The researcher who found this, Captain Charles Moore, Director of the Algalita Marine Research Foundation, told me that new data indicate that the ratio of plastic to zooplankton is even higher in two so-called floating plastic "Garbage Patches" that are each bigger than the State of Texas.

Nurdles are incorporated into all strata of the oceans with no known method of removal. DDE, a metabolite of DDT, and other dioxin-like chemicals concentrate on the surface of the plastic nurdles at a rate up to a million times that found in the ocean.[49] Captain Moore’s presentation includes images of sea animals that have suffocated and starved as a result. Even more startling is seeing plastic bits incorporated into the flesh of the sea animals.

Conclusion
I spent about two years answering telephone inquiries at an environmental organization in Berkeley. A great number of the callers asked what the safest plastic to use in contact with food or water is. They also wanted to know what the safest plastic is to microwave food in. My answer was that plastic should never contact food. And that one should never microwave food — it's probably as bad or worse than putting it in plastic because it creates free radicals in the food that damage cells in your body. It also heats the plastic, thus increasing the rate of migration into the food. That answer wasn’t popular with either the caller or the organization, which likes to point out positive alternatives. However, plastic is the alternative! And glass, wood, metal, and ceramics are the real things. Plastic is merely a foul imitation thereof. By using the least offensive plastic, one only prolongs and increases the toxic load on the Earth and in our bodies. If saving trees is your aim, stop using so much stuff. But in the mean time, don’t further degrade the environment with more plastic.

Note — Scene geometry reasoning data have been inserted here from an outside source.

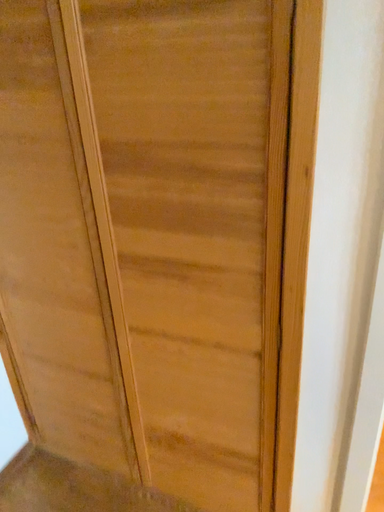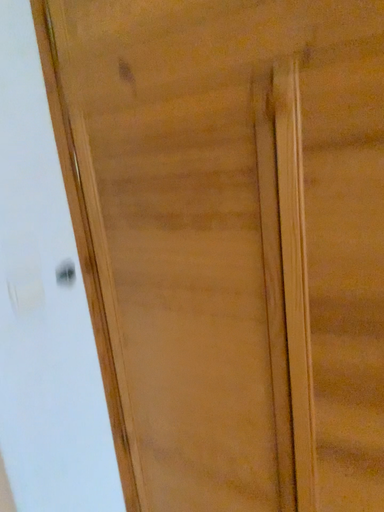 Question: How did the camera likely rotate when shooting the video?

Choices:
 (A) rotated right
 (B) rotated left

Answer: (B) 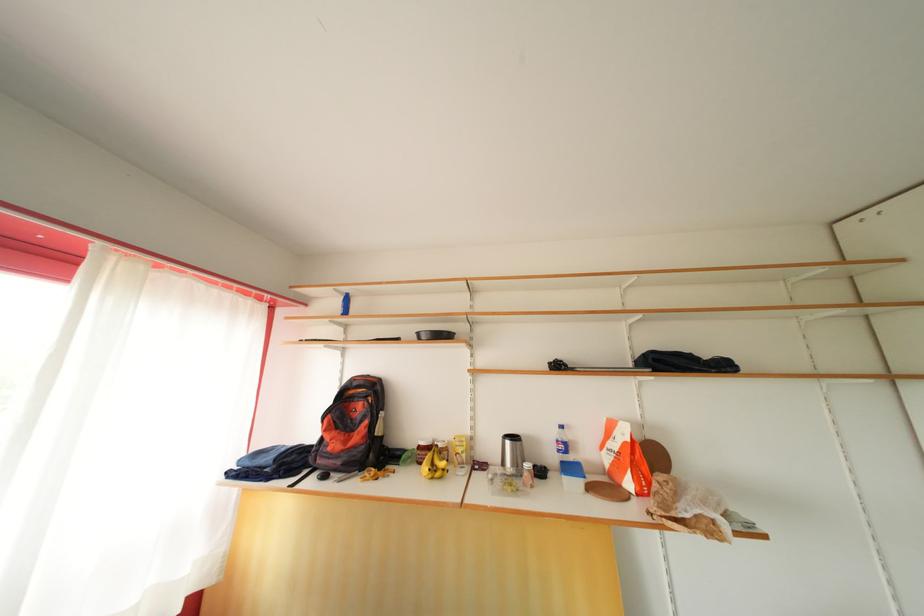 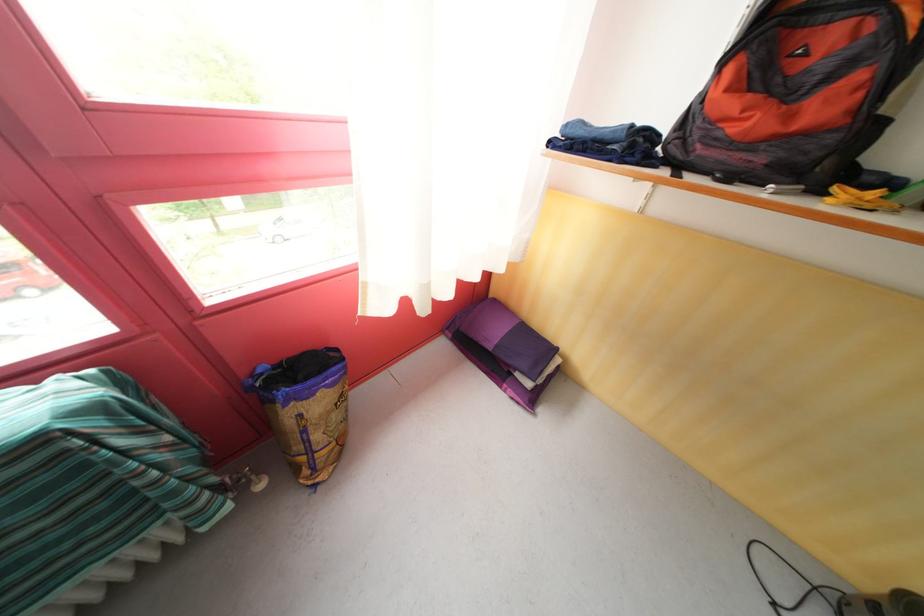 Locate, in the second image, the point that corresponds to pixel 337 461 in the first image.

(736, 151) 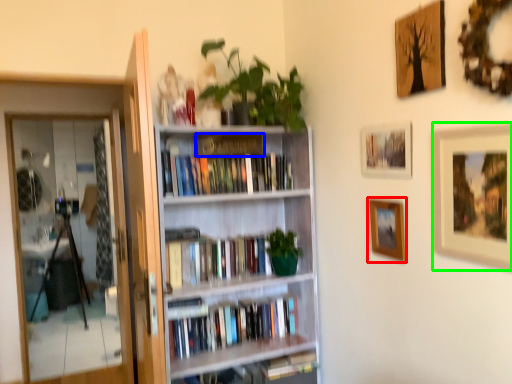 Question: Which object is the farthest from picture frame (highlighted by a red box)? Choose among these: paperback book (highlighted by a blue box) or picture frame (highlighted by a green box).

Choices:
 (A) paperback book
 (B) picture frame

Answer: (A) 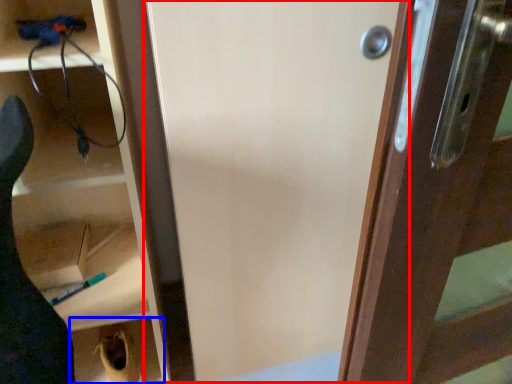 Question: Which object appears farthest to the camera in this image, screen door (highlighted by a red box) or cabinetry (highlighted by a blue box)?

Choices:
 (A) screen door
 (B) cabinetry

Answer: (B) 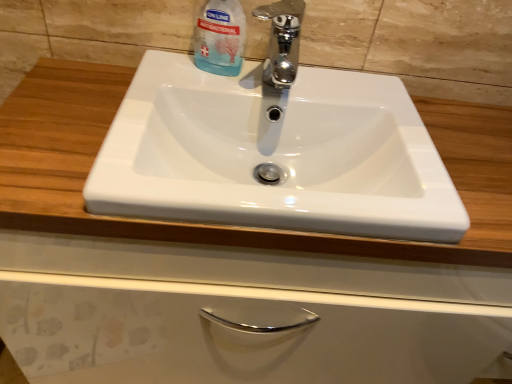 What are the coordinates of `vacant area that is situated to the right of chrome metallic faucet at center` in the screenshot? It's located at (359, 109). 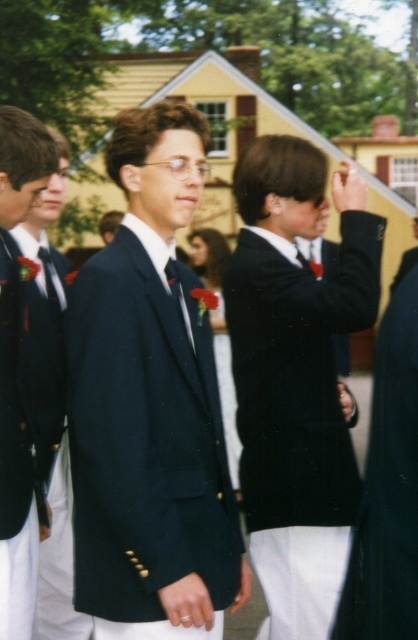 Is point (180, 593) positioned in front of point (15, 134)?

Yes.

Can you confirm if navy blue suit at center is smaller than matte black blazer at left?

Actually, navy blue suit at center might be larger than matte black blazer at left.

Where is `navy blue suit at center`? navy blue suit at center is located at coordinates (150, 406).

Identify the location of navy blue suit at center. (150, 406).

Consider the image. Is matte black blazer at center shorter than matte black blazer at left?

In fact, matte black blazer at center may be taller than matte black blazer at left.

Locate an element on the screen. The image size is (418, 640). matte black blazer at center is located at coordinates (297, 374).

The image size is (418, 640). I want to click on matte black blazer at center, so click(297, 374).

What do you see at coordinates (150, 406) in the screenshot? This screenshot has width=418, height=640. I see `navy blue suit at center` at bounding box center [150, 406].

Can you confirm if navy blue suit at center is positioned to the left of matte black blazer at center?

Correct, you'll find navy blue suit at center to the left of matte black blazer at center.

This screenshot has width=418, height=640. I want to click on navy blue suit at center, so click(x=150, y=406). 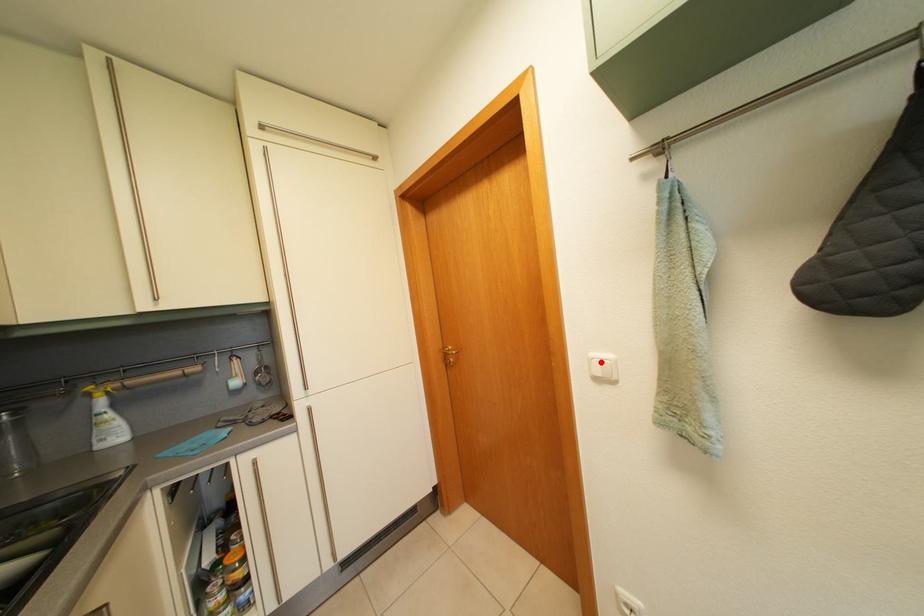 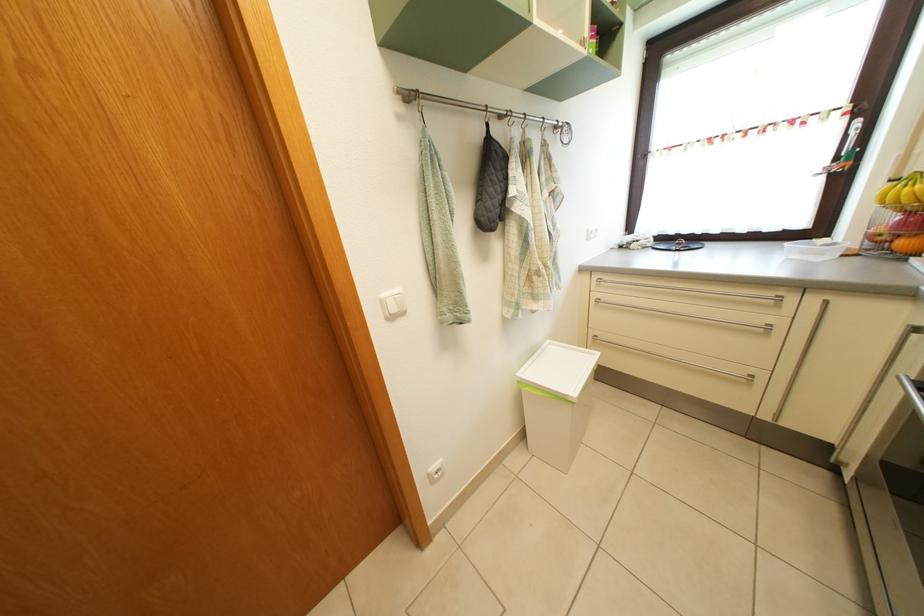 Locate, in the second image, the point that corresponds to the highlighted location in the first image.

(392, 302) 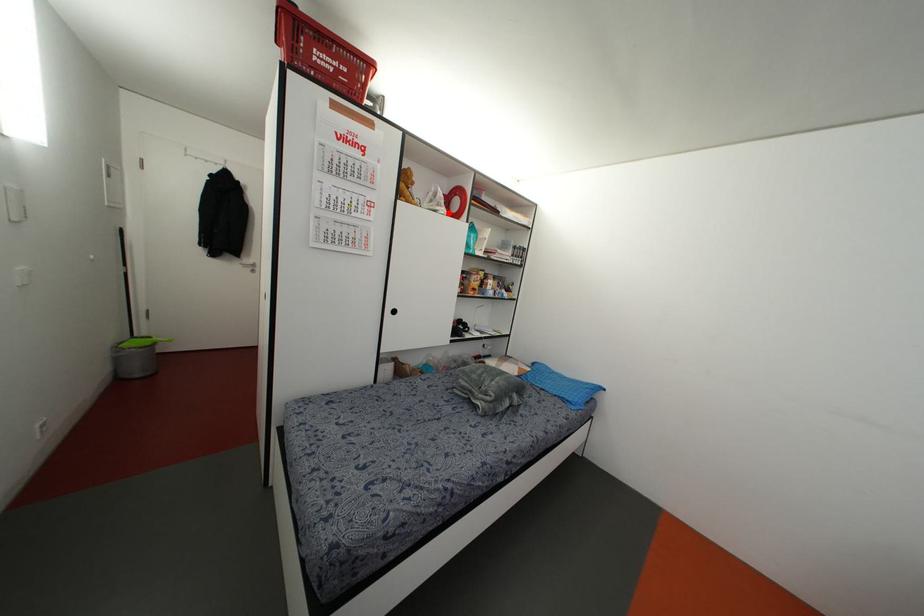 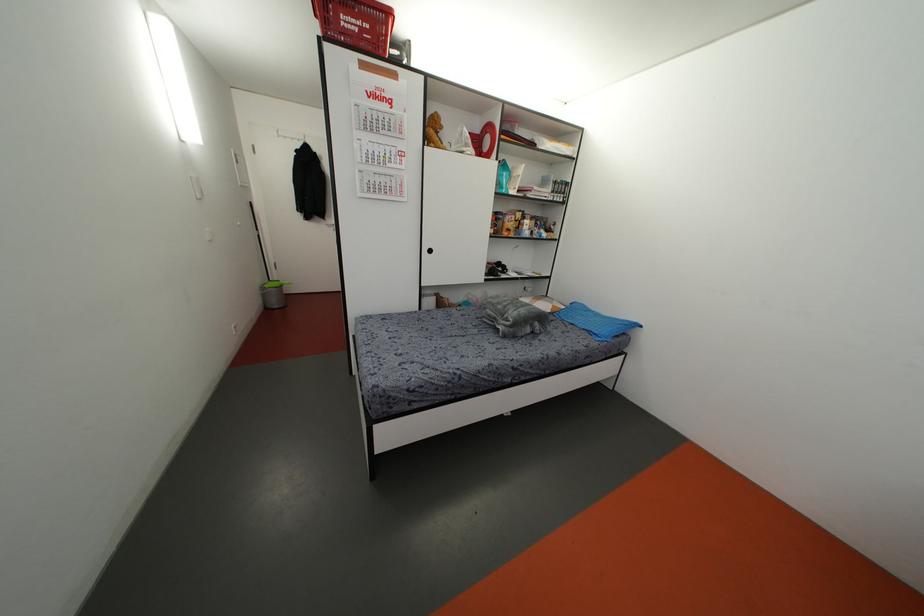 Question: I am providing you with two images of the same scene from different viewpoints. Image1 has a red point marked. In image2, the corresponding 3D location appears at what relative position? Reply with the corresponding letter.

Choices:
 (A) Closer
 (B) Farther

Answer: (A)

As consumers, we always look for ways to maintain the status quo of our modern lives. However, the only logic I can see in the regulation of food contact plastics is profit at the expense of our health, the economy, society, and environment. You needn’t be a polymer scientist to know that plastic shouldn’t contact food. What is essential though is a firm standing in reality and a good grip on logic. It also requires being free of ties to the industry before that logic becomes evident.

First set aside your assumptions and look at the known long- and short-term negative effects of plastic on health, economy, environment, and society, as well as the long-term viability of the human race. Next contrast that with what you find as benefits. I guarantee that the stack of chips will be far larger in the negative pile.

If one were to listen only to nonprofits and the industry, it would be natural to think that only the additives are toxic and migrate. But everything about plastics is toxic — both the additives and the base plastics. And both migrate in quantities that are problematic at extremely low concentrations. Some chemicals are obviously more so than others. But it is undeniable that they all migrate all the time into everything that they touch.